Opinion Editorial on Redistricting

Newsday

Lerner: Providing a fair alternative

Susan Lerner
Monday, January 23, 2012

 

Across the country, states are in the midst of a massive redefinition of their political landscapes, the result of a constitutionally mandated decennial redrawing of the political districts.

Unfortunately, in New York the process is fraught with political self-interest. Incumbents frequently seek to gerrymander lines to protect themselves, instead of protecting the interests of the average voter.

And so the call to reform New York's legislatively controlled redistricting process has risen in a steady crescendo. Common Cause/NY has a response: alternative reform maps.

Common Cause/NY is committed to showing the public that there are valid alternatives to politically gerrymandered district lines. Through our Mapping Democracy Project, and working with an advisory committee including academics, we have drawn the only set of statewide reform maps for both houses of the State Legislature and the House of Representatives.

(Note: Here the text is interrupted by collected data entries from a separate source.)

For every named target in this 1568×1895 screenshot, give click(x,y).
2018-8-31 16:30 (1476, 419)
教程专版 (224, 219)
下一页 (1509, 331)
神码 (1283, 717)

Our maps provide one example of what districts could look like if they are designed to eliminate partisan and incumbent bias. We based our maps on the criteria in Gov. Andrew M. Cuomo's Redistricting Reform Bill, which was introduced -- but not passed -- in the last legislative session. The result is maps drawn to create districts of relatively equivalent size that provide fair representation for all.

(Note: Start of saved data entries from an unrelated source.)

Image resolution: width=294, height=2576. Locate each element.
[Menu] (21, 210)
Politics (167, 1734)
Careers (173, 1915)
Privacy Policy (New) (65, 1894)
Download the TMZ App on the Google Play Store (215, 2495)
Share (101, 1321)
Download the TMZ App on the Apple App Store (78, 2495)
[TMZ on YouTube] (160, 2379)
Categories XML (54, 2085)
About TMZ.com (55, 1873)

Although we recognize that there is no one perfect district map, our goal has been to show that there is no practical impediment -- only a political one -- to achieving fair, non-politicized district lines.

By providing an alternative, we hope to galvanize and focus the public demand for fairly drawn district lines. By allowing ordinary New Yorkers to understand and participate in the redistricting process, we provide a rationale and strong basis for the drawing of nonpoliticized districts. And also for the rejection of gerrymandered maps by the public, the governor and ultimately, if necessary, by the courts, even if such maps are adopted by the Legislature.

We know from well-publicized polling results that New Yorkers are eager for redistricting reform. We also know from our Common Cause California colleagues' experience with California's voter-created Citizens Independent Redistricting Commission that ordinary people will turn out in large numbers, in person and online, to participate in drawing their district lines if they are given a meaningful chance to do so.

The current system in Albany is designed to insulate legislators from their constituents and help them protect their jobs; gerrymandering prioritizes the needs of the incumbent rather than the needs of voters.

The public has become increasingly aware of the way drawing district lines has become undemocratic, keeping the ossified status quo in Albany intact. Yet legislative leaders, because their seats are safe, have remained indifferent.

It doesn't have to be this way.

We are excited to work with Newsday to give New Yorkers the chance to participate in the redistricting process, by giving them a starting point to design their own fair, nonpartisan district maps for the Assembly, State Senate and House through the new, interactive UMAPNY website. In the weeks to come, we'll be doing everything we can to educate the public about the better alternatives to corrupt, self-interested, politicized redistricting. Together we can reclaim our democracy and design better maps for this decade -- and meaningful reform of the redistricting process for the decades to come.